Pair of Italian Tin-Glazed Earthenware Savona Wet Drug Jars
Pair of Italian tin-glazed earthenware Savona wet drug jars, c.1730, with broad strap-like loop handle, spout and spreading foot, one inscribed on a scroll with ‘Syr de Sco Fumarie’ (possibly referring to Syrup of Scordium (water germander); ‘Fumarie’ indicating a common fumitory), the other with ‘Syr de Cicoria N’ (Syrup of Chicory, Cichorium Intybus; ‘N’ indicating black), with a continuous landscape scene with cupids and a figure in a broad-rimmed hat, the bases with a lighthouse mark;
Height: 20.5cm (8 1/16in.);.
one spout with piece missing, the other spout broken and restuck, flake to one handle and minor frits to the bases
A very similar jar can be found in the collection of the V&A (C.92-1944) and was bequeathed by Sir St.
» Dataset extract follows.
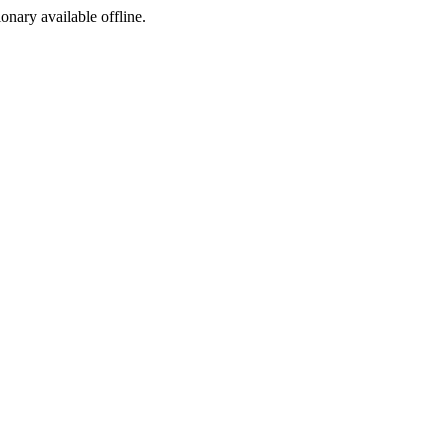
ionary available offline.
Clair Thomson. The figural painting is in the manner of the Capricci di varie figure, popular etchings by the French artist Jacques Callot (1592-1635). The mark to the bases represents the famous lighthouse of the port of Genoa, known as the Lanterna. Its use was granted by the Senate of Genoa to the Grosso workshop of Albisola in 1641, and then transferred around 1700 to the workshop of the Chiodo and Peirano families in Savona.